Remove rows from one dataset matching rows in another dataset

GLS · November 15, 2024, 6:21pm

I am working with a 1.3 million rows dataset with birthweights from which I need to remove about 1.2 k of matching birthweight rows of subjects with a specific condition in another dataset, in order to do statistical analyses.

Any idea on how to do that?

Thank you in advance,

GLS

Olaf · November 15, 2024, 6:31pm

Do from the big dataset a lookup to the smaller one, you can use what ever filled field in that data set (or you create with NewCol a new field with text like „remove“).

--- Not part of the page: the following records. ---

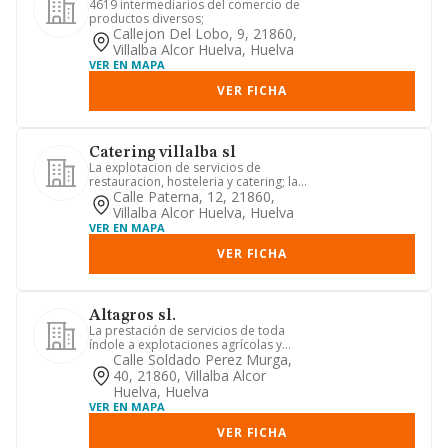
4619 intermediarios del comercio de
productos diversos;
Callejon Del Lobo, 9, 21860,
Villalba Alcor Huelva, Huelva
VER EN MAPA
VER FICHA
Catering villalba sl
La explotacion de servicios de
restauracion, hosteleria y catering; la
venta al por menor de todo t...
Calle Paterna, 12, 21860,
Villalba Alcor Huelva, Huelva
VER EN MAPA
VER FICHA
Altagros sl.
La prestación de servicios de toda
índole a explotaciones agrícolas y
ganaderas. - la realización d...
Calle Soldado Perez Murga,
40, 21860, Villalba Alcor
Huelva, Huelva
VER EN MAPA
VER FICHA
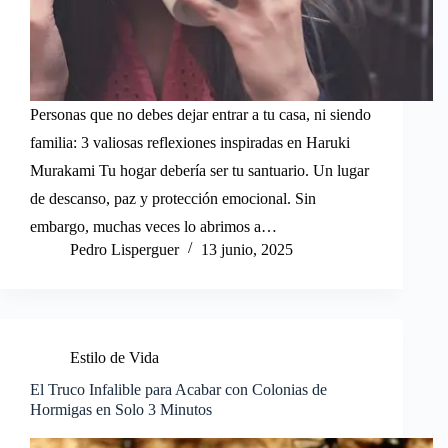
Personas que no debes dejar entrar a tu casa, ni siendo
familia: 3 valiosas reflexiones inspiradas en Haruki
Murakami Tu hogar debería ser tu santuario. Un lugar
de descanso, paz y protección emocional. Sin
embargo, muchas veces lo abrimos a…
Pedro Lisperguer
13 junio, 2025
Estilo de Vida
El Truco Infalible para Acabar con Colonias de
Hormigas en Solo 3 Minutos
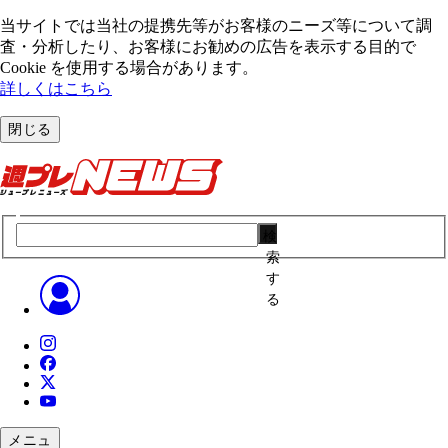
当サイトでは当社の提携先等がお客様のニーズ等について調
査・分析したり、お客様にお勧めの広告を表⽰する⽬的で
Cookie を使⽤する場合があります。
詳しくはこちら
閉じる
検
索
す
る
メニュ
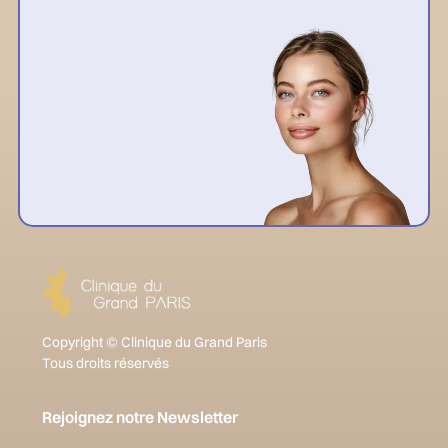
Copyright © Clinique du Grand Paris
Tous droits réservés
Rejoignez notre Newsletter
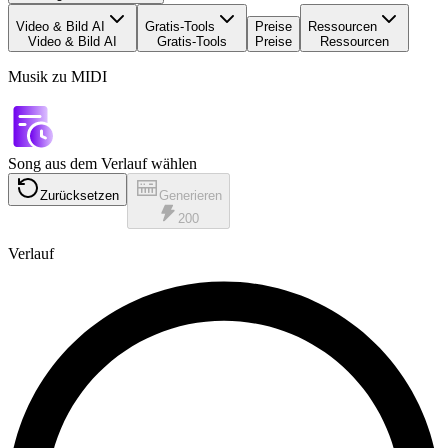
Video & Bild AI
Gratis-Tools
Preise
Ressourcen
Video & Bild AI
Gratis-Tools
Preise
Ressourcen
Musik zu MIDI
Song aus dem Verlauf wählen
Zurücksetzen
Generieren
200
Verlauf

The looked up value should now mark the records to be removed. With this you can use filter to keep only rows where the lookup value is empty. Afterwards you can remove the column with the lookup value.

Admin · November 15, 2024, 7:09pm

If you main dataset looks like this:

ID	Weight	Condition
001	6.5
002	8.1	jaundice
003	7.5	premature
004	6.9

And you want to remove all rows with jaundice or premature in the Condition column. Then just use the Subtract transform with a second data with all the values you want to remove:

Condition
jaundice
premature

babyweight.transform (2.2 KB)

If the data is less clean you might have to use one of the new ‘contains’ variants in Lookup, as suggested by @Olaf .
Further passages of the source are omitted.